The next two elements are where things get a little complicated. The control and protection is associated with the secondary equipment level, and the process is associated with the primary equipment level. The issue is what devices go in which category as some equipment is found in both. Because the jury still seems to be out on this issue, it might be best to limit the discussion to the advancements in the digital technology for specific apparatuses and let the categories sort themselves out.
Current and voltage measurements are two critical monitoring functions in both the analog and digital substations. Traditionally, these measurements have been performed by instrument transformers such as potential transformers (PTs), capacitive voltage transformers (CVTs) and current transformers (CTs). PTs and CTs are wire-wound devices with a secondary winding to reduce the voltage or current to safe levels for use in the protection and control schemes. CVTs use a capacitive arrangement to accomplish the same results.
Unfortunately, the digital substation and conventional instrument transformers were not made for each other. CTs and PTs have accuracy issues and use copper wire carrying voltages into the control and protection systems.

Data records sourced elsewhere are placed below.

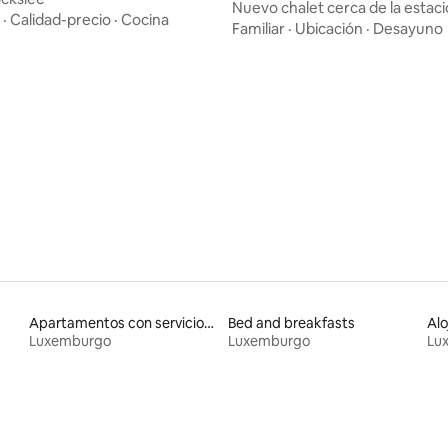
Nuevo chalet cerca de la estac
·
Calidad-precio
·
Cocina
tren, a lo largo del río Sûre
Familiar
·
Ubicación
·
Desayuno
4.68 de 5, 135 reseñas
Apartamentos con servicios incluidos vacacionales
Bed and breakfasts
Luxemburgo
Luxemburgo
Lu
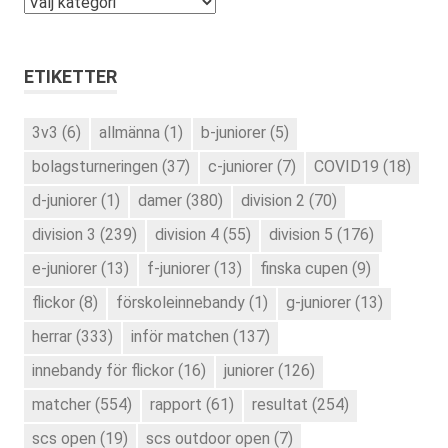
Kategorier
ETIKETTER
3v3
(6)
allmänna
(1)
b-juniorer
(5)
bolagsturneringen
(37)
c-juniorer
(7)
COVID19
(18)
d-juniorer
(1)
damer
(380)
division 2
(70)
division 3
(239)
division 4
(55)
division 5
(176)
e-juniorer
(13)
f-juniorer
(13)
finska cupen
(9)
flickor
(8)
förskoleinnebandy
(1)
g-juniorer
(13)
herrar
(333)
inför matchen
(137)
innebandy för flickor
(16)
juniorer
(126)
matcher
(554)
rapport
(61)
resultat
(254)
scs open
(19)
scs outdoor open
(7)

For the digital substation, a better method exists than using traditional instrument transformers. More than 40 years ago, researchers discovered a phase shift in polarized light is caused by an electromagnetic field (the Faraday effect) in fiber optics. It was also discovered that the shift is directly proportional to the current flowing in the high-voltage line, around which the fiber is wrapped.
In effect, the current flowing through the line could be measured without using a traditional CT. This led to the development of the fiber-optic current sensor, which offers faster responses and more precise measurements than conventional CTs, with a digital interface, which are needed for integration into the digital substation.
Fiber-optic current sensors belong to a group of transducers referred to as nonconventional instrument transformers (NCITs). These devices are optical instrument transformers that can be used to measure current and voltage. NCITs offer some significant benefits over the traditional instrument transformers. They offer improved safety by insulating secondary equipment from high voltages with fiber-optic cable rather than copper wire.
Environmentally, NCITs do not contain SF6 gas or oil, which is becoming more important all the time. Size-wise, there is no comparison as voltage levels increase, which reduce a substation’s footprint and enable more compact designs.
One characteristic that may overshadow these benefits is the ability of NCITs to offer a high-measurement bandwidth for fundamental frequency, harmonics, inter-harmonics, sub-harmonics and power-quality metering. Harmonic distortion takes place when nonlinear loads are applied to the electric system, and they can be damaging to electrical equipment.
Renewable generation facilities are adding harmonics to the grid, as are customers with power electronics and induction motors. As a result, many independent system operators and regional transmission operators are requiring utilities to monitor harmonics in an effort to track down the responsible parties and have them filter out the harmonics at the source. NCITs are superior to conventional instrument transformers for this type of duty.
The digital substation also uses a process bus, which not only controls the equipment in the substation yard but adds flexibility by enabling digital devices to talk directly to each other. The process bus really enables sensitive digital equipment to be placed right in the breaker bay.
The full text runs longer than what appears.